The poetic drama Riders to the Sea, written by John Synge, is a wonderfully lyrical and haunting drama about an Irish family and the relationship it has to the sea. Maurya, the matriarch of the family, loses the vast majority of her family to the sea, leaving her clinging to whatever hopes might be available to her that any of her family might still be alive. By making this play so poetic in tone, the presentationalism of Riders to the Sea draws the reader into the plight of the characters. Sunge’s low-key requiem shows the hardship of the Irish family through its form, language and content, literary elements used in such innovative ways that I responded quite immediately to them.
The narrative form used within this work is the one-act play; instead of being a straight poem, Synge uses narrative and structural elements of the theatrical drama to make us invest ourselves in the plight of the characters. Stage directions are given just as poetically as their dialogue, and lines are not given in strict meter or rhyme. Instead, there is just a mild lyricism to the dialogue that heightens the emotions and authenticity of the rural Irish setting. The form of the poem resonated with me, as it provided a fascinating middle ground between a poem and a realistic play, turning it into a heightened drama that made me focus on the poem as a story as opposed to work of art.

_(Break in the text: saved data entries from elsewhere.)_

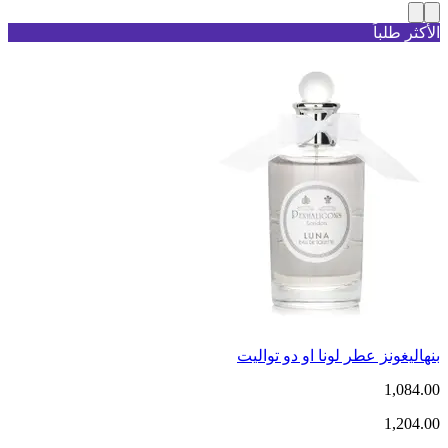
الأكثر طلباً
بنهاليغونز عطر لونا او دو تواليت
1,084.00
1,204.00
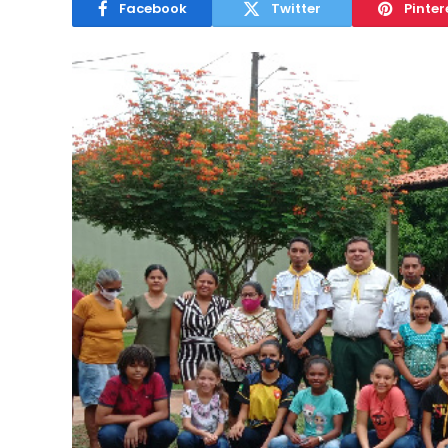
Facebook
Twitter
Pinter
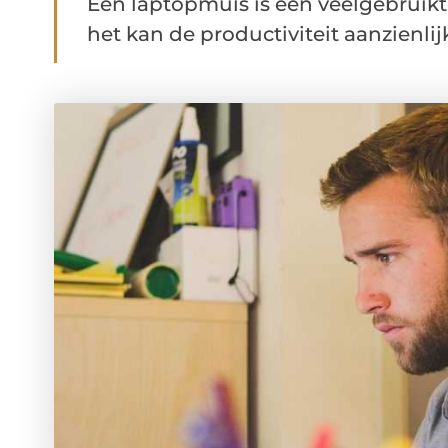
Een laptopmuis is een veelgebruikt a
het kan de productiviteit aanzienlij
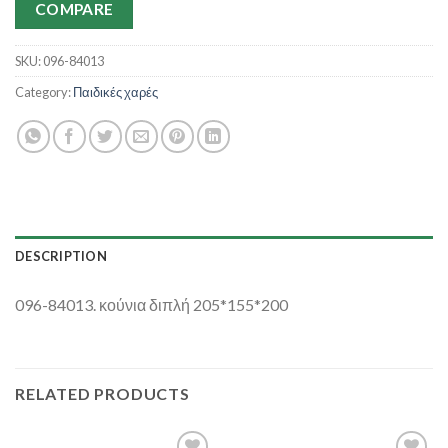
COMPARE
SKU:
096-84013
Category:
Παιδικές χαρές
DESCRIPTION
096-84013. κούνια διπλή 205*155*200
RELATED PRODUCTS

As previously mentioned, the language of Riders to the Sea is a lyrical, heightened naturalism that conveys successfully the emotions of the characters while also having a beauty to the lines themselves that are wonderful to behold. Maurya gives a speech in the play’s final scene that is wonderfully evocative of this mournful, poetic language:
“They're all gone now, and there isn't anything more the sea can do to me I'll have no call now to be up crying and praying when the wind breaks from the south, and you can hear the surf is in the east, and the surf is in the west, making a great stir with the two noises, and they hitting one on the other. I'll have no call now to be going down and getting Holy Water in the dark nights after Samhain, and I won't care what way the sea is when the other women will be keening” (Synge).
I responded to this element more than most, as it is the language that carries the themes of death, mourning, and religion (Singh, 2013). Maurya’s resigned, beautiful speech and that of others drew me to her plight and helped me relate to her.
The content of the poem is another element that brings out the quality of the poem; the poem addresses the hardships and difficulties that come with life in rural Ireland, as well as the fear of losing one’s family. The clear narrative of the poem, including the reveal of the dead body of Bartley, provides distinct dramatic moments that shock and sadden you, placing you firmly in the perspective of the grieving mother Maurya. The sea seems representative of the outside world, and of death; this further cements the heart of the play as the family’s island home of Ireland (Schilling, 2011). This helped bring me into the poem as well, as I was following the plot events as if it were a narrative play, focusing less on the lyricism and more on what was happening.
Riders to the Sea is a wonderful poetic drama that blends elements of narrative drama and poetry to create a heightened story that draws you into the tale of Maurya and her family. The structural form is fantastic, the poetic language gives these simple people a sense of grandeur, and the content makes you feel each and every one of Maurya’s losses. All in all, a wonderfully funereal poem to make you examine the importance of family in the face of death.
Schilling, Anne. "The Search for Irish Keening in the 21st Century." Voice and Speech
Review 7.1 (2011): 148-154.
Singh, Ruchika. "Treatment of Christianity paganism myth and folklore in the plays of John
Millington Synge." (2013).
Synge, J.M. (1904). Riders to the Sea.